## EXERCISE OBJECTIVE:
Every line in the data below that holds "Performance" should be found and copied.

## GIVEN DATA:
========
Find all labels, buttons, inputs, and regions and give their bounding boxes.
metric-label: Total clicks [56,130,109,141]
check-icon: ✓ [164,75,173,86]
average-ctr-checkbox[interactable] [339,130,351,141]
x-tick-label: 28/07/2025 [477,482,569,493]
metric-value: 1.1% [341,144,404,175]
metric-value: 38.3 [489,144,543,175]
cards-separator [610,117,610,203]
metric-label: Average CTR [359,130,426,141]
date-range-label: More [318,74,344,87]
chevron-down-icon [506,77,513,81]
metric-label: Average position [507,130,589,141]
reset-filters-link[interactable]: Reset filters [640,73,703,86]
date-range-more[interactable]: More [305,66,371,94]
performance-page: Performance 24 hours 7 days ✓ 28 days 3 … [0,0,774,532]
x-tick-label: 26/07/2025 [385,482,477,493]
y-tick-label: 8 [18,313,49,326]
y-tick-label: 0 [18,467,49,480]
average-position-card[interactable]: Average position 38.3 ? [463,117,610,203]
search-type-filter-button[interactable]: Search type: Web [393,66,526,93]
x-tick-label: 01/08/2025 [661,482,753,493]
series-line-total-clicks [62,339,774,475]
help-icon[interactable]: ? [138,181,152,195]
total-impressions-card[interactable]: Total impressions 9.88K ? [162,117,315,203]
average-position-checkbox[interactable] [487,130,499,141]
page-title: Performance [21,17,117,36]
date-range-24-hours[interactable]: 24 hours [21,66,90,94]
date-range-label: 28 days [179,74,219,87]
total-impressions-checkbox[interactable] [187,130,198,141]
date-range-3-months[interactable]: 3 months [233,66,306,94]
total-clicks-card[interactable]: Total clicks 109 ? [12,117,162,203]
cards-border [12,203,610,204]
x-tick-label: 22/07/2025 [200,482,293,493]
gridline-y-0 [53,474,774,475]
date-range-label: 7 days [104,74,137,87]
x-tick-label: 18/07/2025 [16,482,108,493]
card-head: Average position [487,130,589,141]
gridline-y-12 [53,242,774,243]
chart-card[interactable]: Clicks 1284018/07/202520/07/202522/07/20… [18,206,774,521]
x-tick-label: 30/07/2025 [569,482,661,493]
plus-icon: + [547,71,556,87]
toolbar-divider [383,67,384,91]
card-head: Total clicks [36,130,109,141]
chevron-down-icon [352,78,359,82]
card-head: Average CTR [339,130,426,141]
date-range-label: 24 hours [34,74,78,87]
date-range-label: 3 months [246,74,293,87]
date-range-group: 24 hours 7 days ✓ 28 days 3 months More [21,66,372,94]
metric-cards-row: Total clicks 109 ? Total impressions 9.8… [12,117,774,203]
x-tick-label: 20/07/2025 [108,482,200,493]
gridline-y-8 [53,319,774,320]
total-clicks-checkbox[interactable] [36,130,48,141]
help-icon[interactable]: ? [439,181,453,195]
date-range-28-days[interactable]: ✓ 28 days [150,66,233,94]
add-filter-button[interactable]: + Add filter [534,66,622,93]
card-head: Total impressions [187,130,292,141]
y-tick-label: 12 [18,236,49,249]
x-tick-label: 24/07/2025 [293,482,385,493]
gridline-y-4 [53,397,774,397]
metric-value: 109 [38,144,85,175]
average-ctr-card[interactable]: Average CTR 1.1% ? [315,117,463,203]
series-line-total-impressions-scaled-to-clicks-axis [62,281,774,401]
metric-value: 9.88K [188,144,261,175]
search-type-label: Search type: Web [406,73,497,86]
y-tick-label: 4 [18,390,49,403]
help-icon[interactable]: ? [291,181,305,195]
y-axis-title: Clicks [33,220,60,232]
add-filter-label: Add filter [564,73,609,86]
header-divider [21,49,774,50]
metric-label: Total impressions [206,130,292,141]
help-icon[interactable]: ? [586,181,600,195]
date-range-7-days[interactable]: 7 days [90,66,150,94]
========
## RESPONSE AREA:
performance-page: Performance 24 hours 7 days ✓ 28 days 3 … [0,0,774,532]
page-title: Performance [21,17,117,36]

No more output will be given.